CEO Kim said, “We see AI glasses as a next-generation platform.” “And the optical module is the most challenging part, because AI glasses manufacturers need lenses that are thinner, lighter, and more power-efficient than what exists today.”
The co-founders said they want LetineAR to become what eyewear manufacturers call a company. The company calls its technology PinTILT. This is a method of arranging small optical elements inside the lens so that light is directed in the exact direction it needs to enter the user’s eye, rather than being scattered in all directions.
Think of a TV. It broadcasts light throughout the room, but only the light that actually reaches your eyes is important. Most existing smart lens technologies, especially the dominant approach called waveguides, work a bit like TVs, splitting and spreading light across the entire lens to create a wide image. The resulting lens is thin but inefficient. A lot of light is thrown away before it can reach the eyes, which means images become darker and, crucially, batteries drain faster, Ha explained.
An alternative to the mirror-based approach, known as Birdbath, directs light more directly to the eye, but the structure is bulky, making it nearly impossible to fit inside something that looks like regular glasses.
PinTILT avoids these trade-offs, Ha said. By focusing only on the light that can actually enter the eye and carefully engineering the angles of each tiny element inside the lens, LetinAR claims it can produce brighter images in a thinner, lighter form factor using less power. In a world where every gram and every hour of battery life counts, this is a problem the entire industry has been trying to solve.
There are numerous peers in this field, such as WaveOptics, DigiLens, and Lumus.
customer
The module is already shipping. LetinAR brings large-scale manufacturing experience to the company, whose customers include Japan’s NTT QONOQ Devices and Dynabook, formerly known as Toshiba Client Solutions. They are in discussions with big tech companies for research and development (R&D) on next-generation AI glasses, but their names were not revealed.

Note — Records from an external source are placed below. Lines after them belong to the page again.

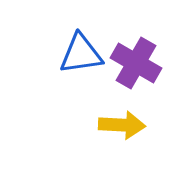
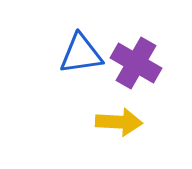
yellow arrow: moved 3 px left, 3 px up
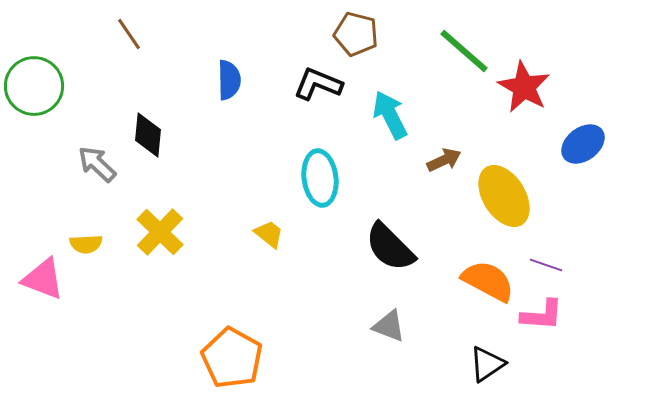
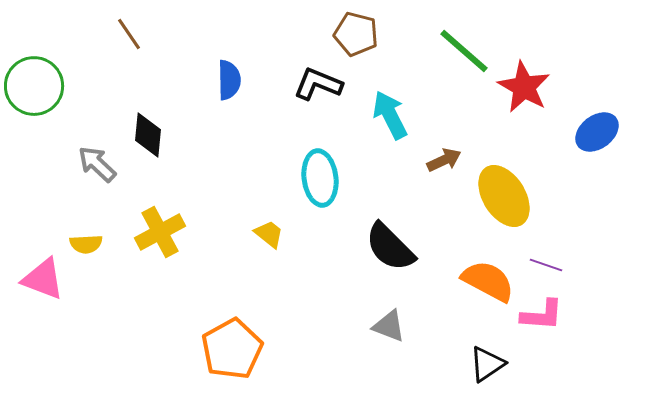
blue ellipse: moved 14 px right, 12 px up
yellow cross: rotated 18 degrees clockwise
orange pentagon: moved 9 px up; rotated 14 degrees clockwise
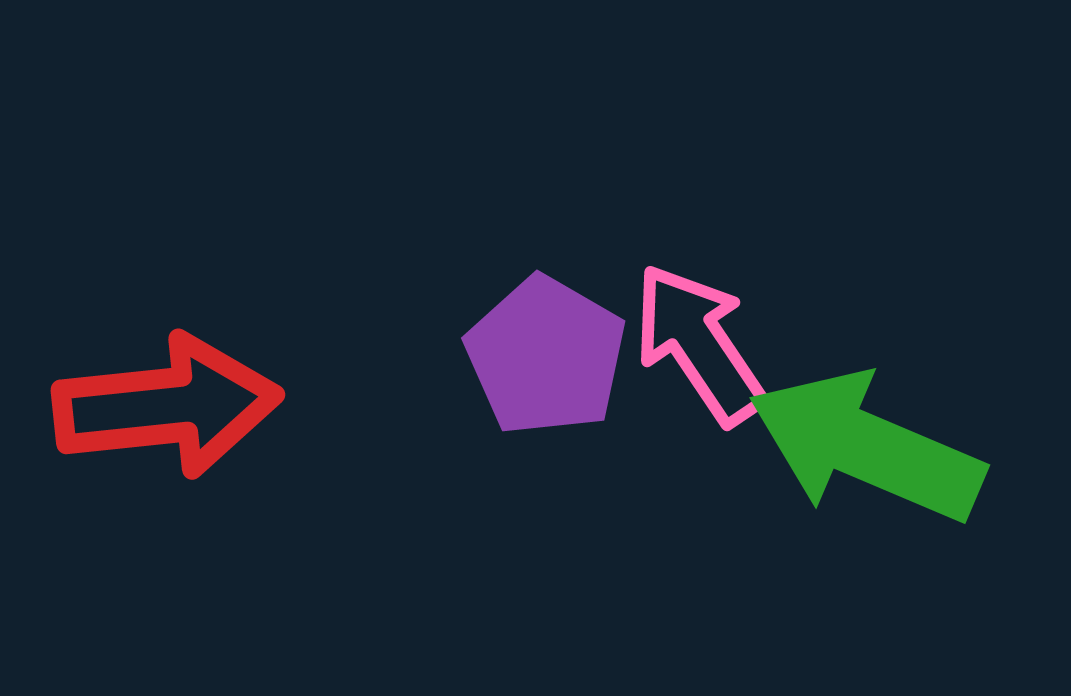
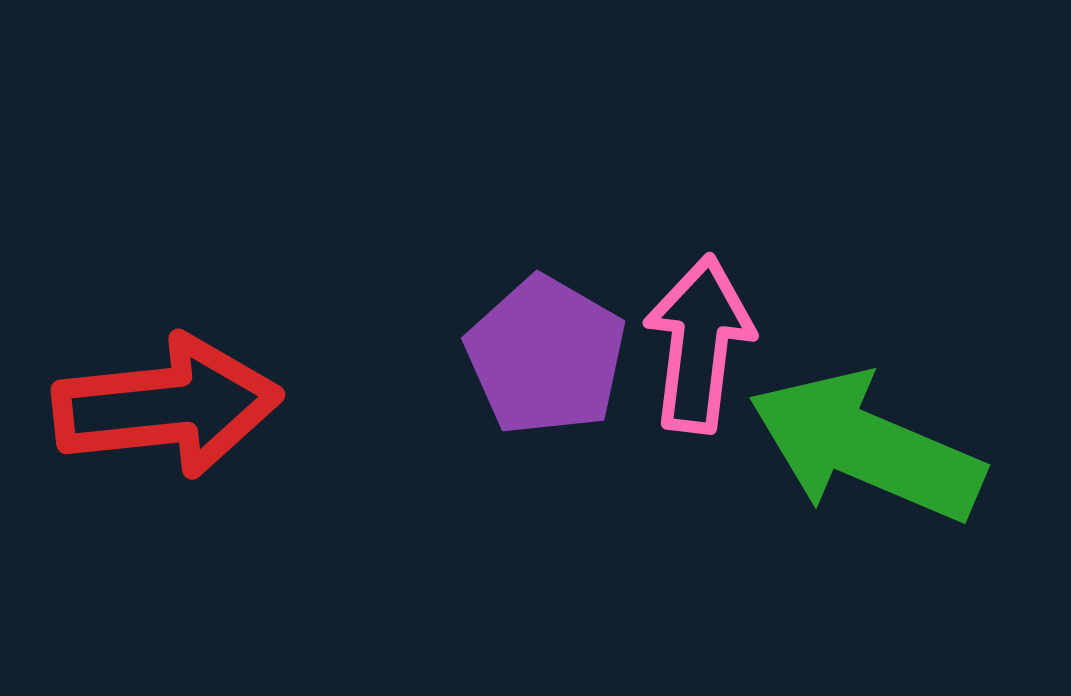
pink arrow: rotated 41 degrees clockwise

One of LetinAR’s most demanding customers is Aegis Rider, a Swiss deeptech company spun out of ETH Zurich’s computer vision lab. Aegis Rider is building an AI-powered AR helmet that displays navigation, speed and safety warnings directly into a motorcycle rider’s field of view as if they were anchored to the road itself rather than floating above the visor. It’s as if the information is physically depicted in the world in front of you.
LetinAR’s module is located inside the helmet. Aegis Rider is targeting the EU and Swiss markets in 2026.
CEO Kim said that as the AI glasses market transitions from early adopters to mass production, this round of funding, totaling $41.7 million, will be used to expand scale. He added that hardware devices such as AI glasses are the next step in bringing AI into everyday life.